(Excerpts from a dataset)
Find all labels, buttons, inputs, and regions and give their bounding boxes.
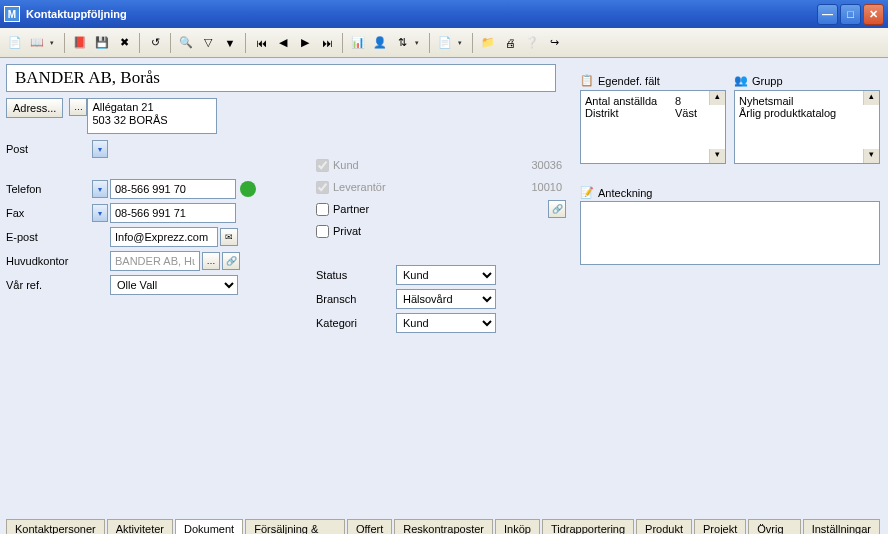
search-icon[interactable]: 🔍	[177, 34, 195, 52]
tab-installningar[interactable]: Inställningar	[803, 519, 880, 534]
scroll-up-icon[interactable]: ▴	[863, 91, 879, 105]
dropdown-icon[interactable]: ▾	[50, 39, 58, 47]
privat-label: Privat	[333, 225, 361, 237]
telefon-type-dropdown[interactable]: ▾	[92, 180, 108, 198]
partner-checkbox[interactable]	[316, 203, 329, 216]
next-icon[interactable]: ▶	[296, 34, 314, 52]
address-line2: 503 32 BORÅS	[92, 114, 212, 127]
book-icon[interactable]: 📕	[71, 34, 89, 52]
huvudkontor-more-button[interactable]: …	[202, 252, 220, 270]
phone-icon[interactable]	[240, 181, 256, 197]
tab-reskontraposter[interactable]: Reskontraposter	[394, 519, 493, 534]
kategori-label: Kategori	[316, 317, 396, 329]
partner-label: Partner	[333, 203, 369, 215]
undo-icon[interactable]: ↺	[146, 34, 164, 52]
varref-label: Vår ref.	[6, 279, 92, 291]
scroll-up-icon[interactable]: ▴	[709, 91, 725, 105]
company-name-input[interactable]	[6, 64, 556, 92]
tab-kontaktpersoner[interactable]: Kontaktpersoner	[6, 519, 105, 534]
kategori-select[interactable]: Kund	[396, 313, 496, 333]
fax-label: Fax	[6, 207, 92, 219]
address-box[interactable]: Allégatan 21 503 32 BORÅS	[87, 98, 217, 134]
huvudkontor-input[interactable]	[110, 251, 200, 271]
minimize-button[interactable]: —	[817, 4, 838, 25]
doc-icon[interactable]: 📄	[436, 34, 454, 52]
sort-icon[interactable]: ⇅	[393, 34, 411, 52]
lev-label: Leverantör	[333, 181, 386, 193]
close-button[interactable]: ✕	[863, 4, 884, 25]
anteckning-input[interactable]	[581, 202, 879, 264]
status-label: Status	[316, 269, 396, 281]
tab-dokument[interactable]: Dokument	[175, 519, 243, 534]
save-icon[interactable]: 💾	[93, 34, 111, 52]
exit-icon[interactable]: ↪	[545, 34, 563, 52]
tabs: Kontaktpersoner Aktiviteter Dokument För…	[6, 518, 882, 534]
lev-number: 10010	[496, 179, 566, 195]
dropdown-icon[interactable]: ▾	[415, 39, 423, 47]
varref-select[interactable]: Olle Vall	[110, 275, 238, 295]
filter-off-icon[interactable]: ▼	[221, 34, 239, 52]
print-icon[interactable]: 🖨	[501, 34, 519, 52]
main-toolbar: 📄 📖▾ 📕 💾 ✖ ↺ 🔍 ▽ ▼ ⏮ ◀ ▶ ⏭ 📊 👤 ⇅▾ 📄▾ 📁 🖨…	[0, 28, 888, 58]
tab-forsaljning[interactable]: Försäljning & fakturering	[245, 519, 345, 534]
post-label: Post	[6, 143, 92, 155]
dropdown-icon[interactable]: ▾	[458, 39, 466, 47]
last-icon[interactable]: ⏭	[318, 34, 336, 52]
tab-produkt[interactable]: Produkt	[636, 519, 692, 534]
new-icon[interactable]: 📄	[6, 34, 24, 52]
bransch-select[interactable]: Hälsovård	[396, 289, 496, 309]
fax-input[interactable]	[110, 203, 236, 223]
grupp-title: 👥 Grupp	[734, 74, 783, 87]
tab-tidrapportering[interactable]: Tidrapportering	[542, 519, 634, 534]
app-icon: M	[4, 6, 20, 22]
address-line1: Allégatan 21	[92, 101, 212, 114]
scroll-down-icon[interactable]: ▾	[863, 149, 879, 163]
egendef-list[interactable]: Antal anställda8 DistriktVäst	[581, 91, 725, 163]
titlebar: M Kontaktuppföljning — □ ✕	[0, 0, 888, 28]
kund-number: 30036	[496, 157, 566, 173]
epost-input[interactable]	[110, 227, 218, 247]
first-icon[interactable]: ⏮	[252, 34, 270, 52]
telefon-label: Telefon	[6, 183, 92, 195]
bransch-label: Bransch	[316, 293, 396, 305]
status-select[interactable]: Kund	[396, 265, 496, 285]
kund-label: Kund	[333, 159, 359, 171]
scroll-down-icon[interactable]: ▾	[709, 149, 725, 163]
tab-projekt[interactable]: Projekt	[694, 519, 746, 534]
help-icon[interactable]: ❔	[523, 34, 541, 52]
egendef-title: 📋 Egendef. fält	[580, 74, 660, 87]
anteckning-title: 📝 Anteckning	[580, 186, 880, 199]
huvudkontor-label: Huvudkontor	[6, 255, 92, 267]
tab-ovrig[interactable]: Övrig info.	[748, 519, 800, 534]
epost-button[interactable]: ✉	[220, 228, 238, 246]
huvudkontor-link-button[interactable]: 🔗	[222, 252, 240, 270]
partner-link-button[interactable]: 🔗	[548, 200, 566, 218]
window-title: Kontaktuppföljning	[26, 8, 817, 20]
folder-icon[interactable]: 📁	[479, 34, 497, 52]
maximize-button[interactable]: □	[840, 4, 861, 25]
user-icon[interactable]: 👤	[371, 34, 389, 52]
post-dropdown[interactable]: ▾	[92, 140, 108, 158]
tab-inkop[interactable]: Inköp	[495, 519, 540, 534]
grupp-list[interactable]: Nyhetsmail Årlig produktkatalog	[735, 91, 879, 163]
address-button[interactable]: Adress...	[6, 98, 63, 118]
prev-icon[interactable]: ◀	[274, 34, 292, 52]
telefon-input[interactable]	[110, 179, 236, 199]
filter-icon[interactable]: ▽	[199, 34, 217, 52]
open-icon[interactable]: 📖	[28, 34, 46, 52]
lev-checkbox	[316, 181, 329, 194]
kund-checkbox	[316, 159, 329, 172]
delete-icon[interactable]: ✖	[115, 34, 133, 52]
privat-checkbox[interactable]	[316, 225, 329, 238]
tab-aktiviteter[interactable]: Aktiviteter	[107, 519, 173, 534]
fax-type-dropdown[interactable]: ▾	[92, 204, 108, 222]
address-more-button[interactable]: …	[69, 98, 87, 116]
chart-icon[interactable]: 📊	[349, 34, 367, 52]
tab-offert[interactable]: Offert	[347, 519, 392, 534]
epost-label: E-post	[6, 231, 92, 243]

- TASK REQUIREMENTS:
When copying, output the data exactly and leave out the pictures.

- TASK OUTPUT:
Find all labels, buttons, inputs, and regions and give their bounding boxes.
search-icon[interactable]: 🔍	[177, 34, 195, 52]
tab-installningar[interactable]: Inställningar	[803, 519, 880, 534]
scroll-up-icon[interactable]: ▴	[863, 91, 879, 105]
dropdown-icon[interactable]: ▾	[50, 39, 58, 47]
privat-label: Privat	[333, 225, 361, 237]
telefon-type-dropdown[interactable]: ▾	[92, 180, 108, 198]
partner-checkbox[interactable]	[316, 203, 329, 216]
next-icon[interactable]: ▶	[296, 34, 314, 52]
address-line2: 503 32 BORÅS	[92, 114, 212, 127]
book-icon[interactable]: 📕	[71, 34, 89, 52]
huvudkontor-more-button[interactable]: …	[202, 252, 220, 270]
phone-icon[interactable]	[240, 181, 256, 197]
tab-reskontraposter[interactable]: Reskontraposter	[394, 519, 493, 534]
kategori-label: Kategori	[316, 317, 396, 329]
partner-label: Partner	[333, 203, 369, 215]
undo-icon[interactable]: ↺	[146, 34, 164, 52]
varref-label: Vår ref.	[6, 279, 92, 291]
scroll-up-icon[interactable]: ▴	[709, 91, 725, 105]
company-name-input[interactable]	[6, 64, 556, 92]
tab-kontaktpersoner[interactable]: Kontaktpersoner	[6, 519, 105, 534]
kategori-select[interactable]: Kund	[396, 313, 496, 333]
fax-label: Fax	[6, 207, 92, 219]
address-box[interactable]: Allégatan 21 503 32 BORÅS	[87, 98, 217, 134]
huvudkontor-input[interactable]	[110, 251, 200, 271]
minimize-button[interactable]: —	[817, 4, 838, 25]
doc-icon[interactable]: 📄	[436, 34, 454, 52]
sort-icon[interactable]: ⇅	[393, 34, 411, 52]
lev-label: Leverantör	[333, 181, 386, 193]
close-button[interactable]: ✕	[863, 4, 884, 25]
anteckning-input[interactable]	[581, 202, 879, 264]
status-label: Status	[316, 269, 396, 281]
tab-dokument[interactable]: Dokument	[175, 519, 243, 534]
save-icon[interactable]: 💾	[93, 34, 111, 52]
exit-icon[interactable]: ↪	[545, 34, 563, 52]
tabs: Kontaktpersoner Aktiviteter Dokument För…	[6, 518, 882, 534]
lev-number: 10010	[496, 179, 566, 195]
dropdown-icon[interactable]: ▾	[415, 39, 423, 47]
varref-select[interactable]: Olle Vall	[110, 275, 238, 295]
filter-off-icon[interactable]: ▼	[221, 34, 239, 52]
print-icon[interactable]: 🖨	[501, 34, 519, 52]
main-toolbar: 📄 📖▾ 📕 💾 ✖ ↺ 🔍 ▽ ▼ ⏮ ◀ ▶ ⏭ 📊 👤 ⇅▾ 📄▾ 📁 🖨…	[0, 28, 888, 58]
tab-forsaljning[interactable]: Försäljning & fakturering	[245, 519, 345, 534]
post-label: Post	[6, 143, 92, 155]
dropdown-icon[interactable]: ▾	[458, 39, 466, 47]
last-icon[interactable]: ⏭	[318, 34, 336, 52]
tab-produkt[interactable]: Produkt	[636, 519, 692, 534]
new-icon[interactable]: 📄	[6, 34, 24, 52]
bransch-select[interactable]: Hälsovård	[396, 289, 496, 309]
fax-input[interactable]	[110, 203, 236, 223]
grupp-title: 👥 Grupp	[734, 74, 783, 87]
tab-tidrapportering[interactable]: Tidrapportering	[542, 519, 634, 534]
app-icon: M	[4, 6, 20, 22]
address-line1: Allégatan 21	[92, 101, 212, 114]
scroll-down-icon[interactable]: ▾	[863, 149, 879, 163]
egendef-list[interactable]: Antal anställda8 DistriktVäst	[581, 91, 725, 163]
titlebar: M Kontaktuppföljning — □ ✕	[0, 0, 888, 28]
kund-number: 30036	[496, 157, 566, 173]
epost-input[interactable]	[110, 227, 218, 247]
first-icon[interactable]: ⏮	[252, 34, 270, 52]
telefon-label: Telefon	[6, 183, 92, 195]
bransch-label: Bransch	[316, 293, 396, 305]
status-select[interactable]: Kund	[396, 265, 496, 285]
kund-label: Kund	[333, 159, 359, 171]
scroll-down-icon[interactable]: ▾	[709, 149, 725, 163]
tab-projekt[interactable]: Projekt	[694, 519, 746, 534]
help-icon[interactable]: ❔	[523, 34, 541, 52]
egendef-title: 📋 Egendef. fält	[580, 74, 660, 87]
anteckning-title: 📝 Anteckning	[580, 186, 880, 199]
huvudkontor-label: Huvudkontor	[6, 255, 92, 267]
tab-ovrig[interactable]: Övrig info.	[748, 519, 800, 534]
epost-button[interactable]: ✉	[220, 228, 238, 246]
huvudkontor-link-button[interactable]: 🔗	[222, 252, 240, 270]
partner-link-button[interactable]: 🔗	[548, 200, 566, 218]
window-title: Kontaktuppföljning	[26, 8, 817, 20]
folder-icon[interactable]: 📁	[479, 34, 497, 52]
maximize-button[interactable]: □	[840, 4, 861, 25]
user-icon[interactable]: 👤	[371, 34, 389, 52]
post-dropdown[interactable]: ▾	[92, 140, 108, 158]
tab-inkop[interactable]: Inköp	[495, 519, 540, 534]
grupp-list[interactable]: Nyhetsmail Årlig produktkatalog	[735, 91, 879, 163]
address-button[interactable]: Adress...	[6, 98, 63, 118]
prev-icon[interactable]: ◀	[274, 34, 292, 52]
telefon-input[interactable]	[110, 179, 236, 199]
filter-icon[interactable]: ▽	[199, 34, 217, 52]
open-icon[interactable]: 📖	[28, 34, 46, 52]
lev-checkbox	[316, 181, 329, 194]
kund-checkbox	[316, 159, 329, 172]
delete-icon[interactable]: ✖	[115, 34, 133, 52]
privat-checkbox[interactable]	[316, 225, 329, 238]
tab-aktiviteter[interactable]: Aktiviteter	[107, 519, 173, 534]
fax-type-dropdown[interactable]: ▾	[92, 204, 108, 222]
address-more-button[interactable]: …	[69, 98, 87, 116]
chart-icon[interactable]: 📊	[349, 34, 367, 52]
tab-offert[interactable]: Offert	[347, 519, 392, 534]
epost-label: E-post	[6, 231, 92, 243]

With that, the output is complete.